Task to complete » What lines of the data below hold the string "iPhone"? Copy each one out.

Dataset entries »
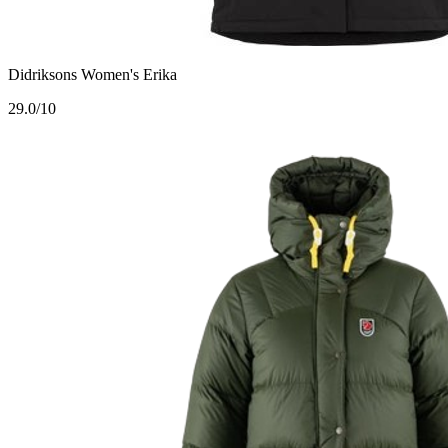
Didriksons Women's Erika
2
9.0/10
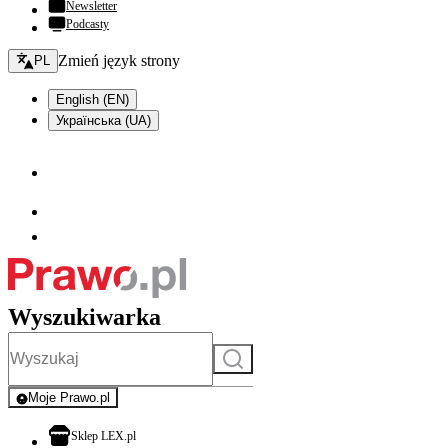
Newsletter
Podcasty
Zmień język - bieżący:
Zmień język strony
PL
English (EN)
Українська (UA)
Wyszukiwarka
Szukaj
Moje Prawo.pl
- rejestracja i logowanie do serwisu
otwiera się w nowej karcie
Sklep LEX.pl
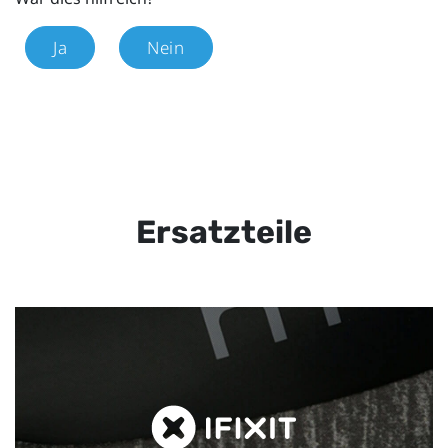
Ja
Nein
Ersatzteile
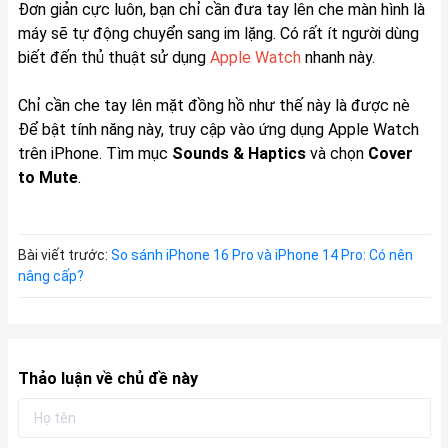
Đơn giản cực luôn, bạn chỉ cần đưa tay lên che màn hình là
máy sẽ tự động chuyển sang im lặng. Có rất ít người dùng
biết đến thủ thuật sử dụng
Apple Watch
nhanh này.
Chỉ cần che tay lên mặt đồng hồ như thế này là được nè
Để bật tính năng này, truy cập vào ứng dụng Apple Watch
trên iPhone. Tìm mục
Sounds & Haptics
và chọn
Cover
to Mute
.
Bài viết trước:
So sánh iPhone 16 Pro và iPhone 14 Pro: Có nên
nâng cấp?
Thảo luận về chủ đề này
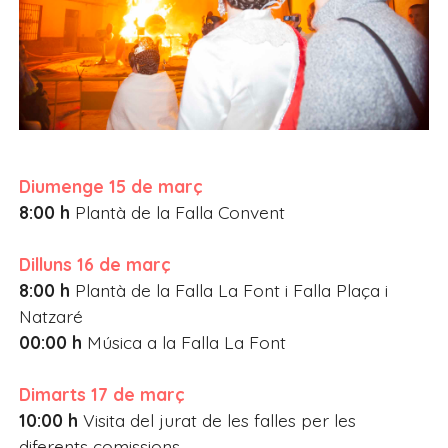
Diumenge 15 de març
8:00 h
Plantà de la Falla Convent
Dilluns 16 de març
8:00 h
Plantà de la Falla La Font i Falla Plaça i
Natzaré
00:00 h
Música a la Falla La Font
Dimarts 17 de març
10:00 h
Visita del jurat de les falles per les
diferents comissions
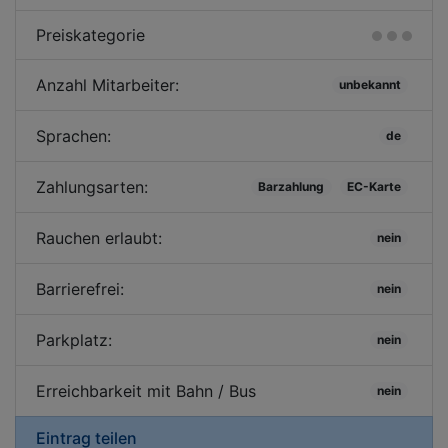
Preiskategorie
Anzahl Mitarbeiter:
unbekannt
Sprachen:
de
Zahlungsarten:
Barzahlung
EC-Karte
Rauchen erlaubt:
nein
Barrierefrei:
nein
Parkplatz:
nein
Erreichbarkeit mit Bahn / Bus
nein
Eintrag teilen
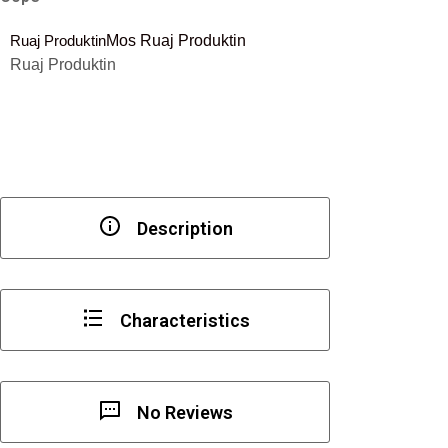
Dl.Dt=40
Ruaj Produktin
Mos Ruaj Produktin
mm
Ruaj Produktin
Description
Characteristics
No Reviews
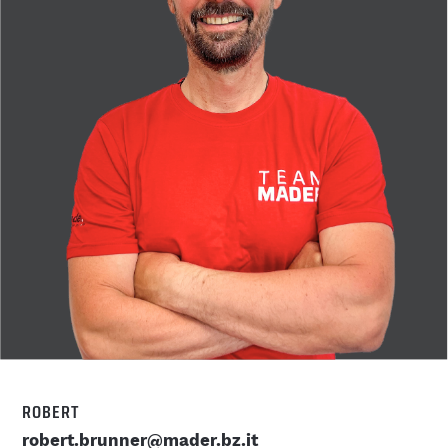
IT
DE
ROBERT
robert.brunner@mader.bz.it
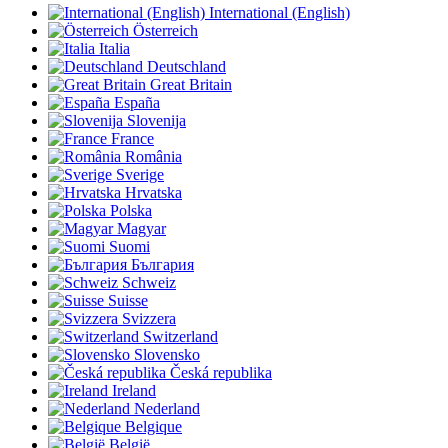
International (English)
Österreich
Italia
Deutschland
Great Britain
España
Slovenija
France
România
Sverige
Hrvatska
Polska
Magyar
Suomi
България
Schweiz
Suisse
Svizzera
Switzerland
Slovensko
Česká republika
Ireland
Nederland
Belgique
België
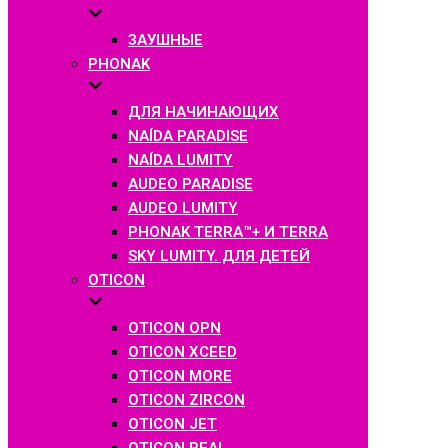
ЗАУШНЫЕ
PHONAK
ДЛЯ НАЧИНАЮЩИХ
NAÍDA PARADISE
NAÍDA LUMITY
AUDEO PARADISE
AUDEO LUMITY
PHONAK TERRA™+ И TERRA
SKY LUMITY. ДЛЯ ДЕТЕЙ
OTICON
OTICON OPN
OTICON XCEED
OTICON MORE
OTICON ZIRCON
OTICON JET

Your solution »
trên iPhone. Tìm mục
So sánh iPhone 16 Pro và iPhone 14 Pro: Có nên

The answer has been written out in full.